Did you ever have a time in your youth when the sun seemed to shine brighter? A time when the world seemed more alive, and the people in it seemed to make a more vivid impression?
It is 1920, and twenty-five year old Tom Birkin has just made it through World War I. As a soldier he has been through the hell that was the battle of Passchendaele coming out with a case of shell shock and a facial tic and stutter, but he is alive.
Tom came home to London and found that his wife has at least temporarily run off with another man. He gets a commission from a village church in Oxgodby in northern England to uncover a mural from the Middle Ages thought to be buried under many coats of whitewash on the church walls. He will stay in a little room inside the church attached to the furnace room. The job will take all summer.
During that summer Tom meets Charles Moon, another ex-soldier who has a special project of his own. There are also the testy reverend of the church and his lovely wife and the Ellerback family and assorted other characters.
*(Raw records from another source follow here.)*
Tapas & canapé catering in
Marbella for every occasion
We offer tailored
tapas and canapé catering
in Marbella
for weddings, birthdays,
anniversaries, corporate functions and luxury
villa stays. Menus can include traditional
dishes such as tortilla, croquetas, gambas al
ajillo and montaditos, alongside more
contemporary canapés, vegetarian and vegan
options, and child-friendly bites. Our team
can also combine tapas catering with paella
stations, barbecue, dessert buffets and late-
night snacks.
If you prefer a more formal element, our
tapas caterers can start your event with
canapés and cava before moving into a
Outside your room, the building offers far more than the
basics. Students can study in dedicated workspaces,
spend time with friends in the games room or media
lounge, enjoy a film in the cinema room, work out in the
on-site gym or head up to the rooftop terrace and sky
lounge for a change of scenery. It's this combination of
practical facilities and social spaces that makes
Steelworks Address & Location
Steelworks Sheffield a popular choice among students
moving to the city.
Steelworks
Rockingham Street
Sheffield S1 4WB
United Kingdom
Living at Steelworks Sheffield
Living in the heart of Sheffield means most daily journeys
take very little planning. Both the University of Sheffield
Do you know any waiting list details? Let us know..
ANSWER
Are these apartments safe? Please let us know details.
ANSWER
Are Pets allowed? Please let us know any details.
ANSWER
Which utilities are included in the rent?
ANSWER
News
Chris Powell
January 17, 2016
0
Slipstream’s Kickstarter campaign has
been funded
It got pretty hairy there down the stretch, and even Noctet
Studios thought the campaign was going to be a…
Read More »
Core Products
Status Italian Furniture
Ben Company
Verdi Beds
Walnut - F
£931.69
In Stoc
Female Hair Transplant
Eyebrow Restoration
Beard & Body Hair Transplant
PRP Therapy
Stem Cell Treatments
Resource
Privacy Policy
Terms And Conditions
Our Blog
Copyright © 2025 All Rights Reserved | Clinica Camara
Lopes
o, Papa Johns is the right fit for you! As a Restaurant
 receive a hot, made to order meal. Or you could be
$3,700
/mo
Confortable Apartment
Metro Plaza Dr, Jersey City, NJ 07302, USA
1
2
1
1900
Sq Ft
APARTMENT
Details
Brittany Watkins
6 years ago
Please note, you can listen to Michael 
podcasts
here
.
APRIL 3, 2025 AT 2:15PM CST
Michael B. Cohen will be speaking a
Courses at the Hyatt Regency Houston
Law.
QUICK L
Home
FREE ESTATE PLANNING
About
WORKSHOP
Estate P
Tom has been through a lot with the war and with his wife and everything, and during these few months in Oxgodby he engages again with life relearning the small pleasures of being a civilian.
“If I’d stayed there, would I always have been happy? No, I suppose not. People move away, grow older, die, and the bright belief that there will be another marvelous thing around each corner fades. It is now or never; we must snatch at happiness as it flies.”
J. L. Carr presents this story with a kindly humorous attitude that makes it a pleasure to read. The narrator is Tom Birkin as an older man telling this story from his younger days. He views his younger self and the other characters with a generous winking detachment.
‘A Month in the Country’ is a very traditional novel told in straightforward fashion that takes us back to life as it was lived almost a century ago. I realize that some of the appeal of this novel is nostalgic, but it is so well done it is near irresistible.
If I had not already created my list of the best novellas, ‘A Month in the Country’ would certainly be on that list.